No he isn’t. Peter is. Three, four . . .
“I heard he was in some kind of trouble with the police.”
“Not him. His mother was.”
Muffled Muffy laughter. “That’s not his mother! She’s black, duh.”
Five . . . Oh no oh no oh no . . .
“Oh, right. Didn’t she run that restaurant or something? The one on the corner?”
“It got torn down.”
“Yeah. The geeks all went there.”
“That’s it.” Heavy sigh. “I guess you never know when somebody’s going to flip out.”
“Peter!” I screamed as the doors opened. I shoved past the candy stripers, nearly knocking one of them over.
I ran to the emergency room. In the waiting area, two policemen were questioning an emaciated old black woman. They were flanking her on either side like two stone monoliths beside a gnarled old tree. It took me a moment to recognize the woman, but when I did, it felt as if my heart had fallen out of my chest. “Hattie!” I called. Her gaze, tired and vacant, wandered toward mine.
“Is he alive?” I demanded. I knew it wasn’t the right time or place to be questioning her, but I had to know. One of the policemen turned to glare at me.
“Yes,” Hattie answered, nodding almost imperceptibly. Her voice was weak and trembling.
Relief flooded through me like warm butter. “I’ve got to see him,” I said, heading toward the double doors that led to the treatment area.
“You can’t go in there, miss,” the receptionist said.
I ignored her, banging through the doors like a crazed bull. “Peter!” I shouted.

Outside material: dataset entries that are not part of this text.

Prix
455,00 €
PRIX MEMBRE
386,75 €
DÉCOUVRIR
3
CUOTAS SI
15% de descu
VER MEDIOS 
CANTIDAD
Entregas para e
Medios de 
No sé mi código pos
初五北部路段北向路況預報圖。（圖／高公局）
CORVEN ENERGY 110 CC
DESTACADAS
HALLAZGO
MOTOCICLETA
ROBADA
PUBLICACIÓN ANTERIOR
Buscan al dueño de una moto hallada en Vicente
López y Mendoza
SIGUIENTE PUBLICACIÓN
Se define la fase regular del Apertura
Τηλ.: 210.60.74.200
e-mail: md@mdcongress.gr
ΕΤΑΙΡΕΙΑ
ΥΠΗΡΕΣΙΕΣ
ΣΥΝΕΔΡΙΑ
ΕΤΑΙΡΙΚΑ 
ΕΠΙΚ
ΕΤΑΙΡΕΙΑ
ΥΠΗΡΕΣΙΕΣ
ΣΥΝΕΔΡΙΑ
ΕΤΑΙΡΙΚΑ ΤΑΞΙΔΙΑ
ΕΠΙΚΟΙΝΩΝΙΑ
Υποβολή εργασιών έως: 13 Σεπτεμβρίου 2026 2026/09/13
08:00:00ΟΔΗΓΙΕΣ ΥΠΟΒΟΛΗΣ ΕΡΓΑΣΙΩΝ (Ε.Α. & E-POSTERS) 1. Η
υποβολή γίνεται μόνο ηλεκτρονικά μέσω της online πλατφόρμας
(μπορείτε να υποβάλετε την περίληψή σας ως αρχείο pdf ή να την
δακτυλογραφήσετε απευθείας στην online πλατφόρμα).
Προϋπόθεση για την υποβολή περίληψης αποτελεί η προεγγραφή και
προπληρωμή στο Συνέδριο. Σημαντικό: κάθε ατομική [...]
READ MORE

Cloth screens sectioned off patients into makeshift rooms. I ran from one to the next, calling Peter’s name. And then I found him, his wrists bandaged, tubes going into his nose, two
IVs in his arms, a bag of blood hanging near his head.
“Peter?” I tried to be quiet, though I felt like screaming at the top of my lungs.
His eyes opened, and he looked alarmed. I fell down on my knees beside him. “Peter, why? Why?” I moaned. Hot tears were streaming down my face.